Ces éléments sont suffisamment précis pour permettre à l’employeur d’y répondre.

La société La Bégude Saint Pierre pour contester la pertinence des éléments produit par l’appelant fait observer que :

– les plannings ont été établis unilatéralement par M.[H] et n’ont été transmis qu’en vue de l’établissement de son solde de tout compte,

– il n’a jamais fait part de sa difficulté à prendre les pauses repas et il ne lui a jamais été demandé de le faire,

– il est à relever de nombreuses incohérences et omission dans les plannings produits à l’instar de la semaine du 11 au 17 septembre 2017 et celle du 23 au 29 octobre 2017 où il a récupéré 2 x 39 heures, ou les semaines du 18/09/2017, 25/09/2017, 09/10/2017 et 16/10/2017 où il a récupéré des heures pour en arriver à un total de 107,25 heures, la fermeture du restaurant le 3 et 4 juillet 2017 où il a indiqué travailler 7 à 8 heures,

– des incohérences sur les relevés d’heures :

> le 1 er mai 2017, le restaurant est fermé le midi (ses collègues du restaurant sont en repos ce jour-là), M.[P] [H] a juste assuré le service du petit déjeuner (fin du petit déjeuner à 10h00) pour au maximum les 28 clients de l’hôtel : il note tout de même 5h45 de travail (entre 6h45 et 12h30),

> le 7 juin 2017, où il n’y avait aucune réservation sur le repas de midi, M.[P] [H] a noté 13 heures de travail. Or, le 9 juin 2017, où il y a, à la fois, des réservations pour le déjeuner et pour le dîner, M.[P] [H] a noté le même nombre d’heures de travail, soit 13h30 de travail sur la journée

>les 3 et 4 juillet 2017, le restaurant est fermé. Pour autant, dans ses plannings produits devant le Conseil puis devant la Cour, il note : « n’ayant pris aucune note ces 2 jours, je marque 7 et 8 heures »

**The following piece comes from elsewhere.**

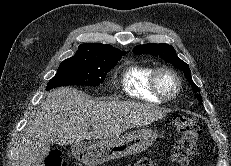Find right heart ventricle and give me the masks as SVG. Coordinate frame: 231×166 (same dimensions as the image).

>le 15 août 2017, alors qu’il y a 20 couverts à midi, il note qu’il a travaillé seulement entre

10h00 et 16h15 ;

> le 16 août 2017, alors qu’il y a 9 couverts à midi, il note également qu’il a travaillé entre 10h00 et 16h00 ;

> le 24 août 2017, alors que le restaurant est fermé le midi, M.[P] [H] a noté

10h15 de travail (soit de 9h15 à 13h30)

> le 6 septembre 2017, alors que le restaurant est fermé le soir, M.[P] [H] a

noté 12h30 de travail (soit de 8h00 à 00h30)

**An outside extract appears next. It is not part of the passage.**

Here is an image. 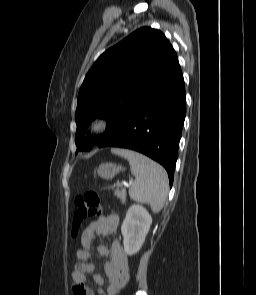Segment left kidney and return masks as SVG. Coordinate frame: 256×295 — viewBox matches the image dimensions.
<instances>
[{"mask_svg":"<svg viewBox=\"0 0 256 295\" xmlns=\"http://www.w3.org/2000/svg\"><path fill=\"white\" fill-rule=\"evenodd\" d=\"M152 224L149 212L140 205H132L121 226L124 251L131 256L142 247L145 237Z\"/></svg>","mask_w":256,"mask_h":295,"instance_id":"left-kidney-1","label":"left kidney"}]
</instances>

– les heures qu’il prétend avoir réalisées ne l’ont pas été à la demande de l’employeur,

– il disposait de moyens suffisants pour mener à bien ses fonctions avec 24 salariés pour une moyenne de 40 clients au petit-déjeuner, 10 personnes à midi et 35 clients le soir,

– il n’a pas respecté les obligations contractuelles et conventionnelles auxquelles il est soumis.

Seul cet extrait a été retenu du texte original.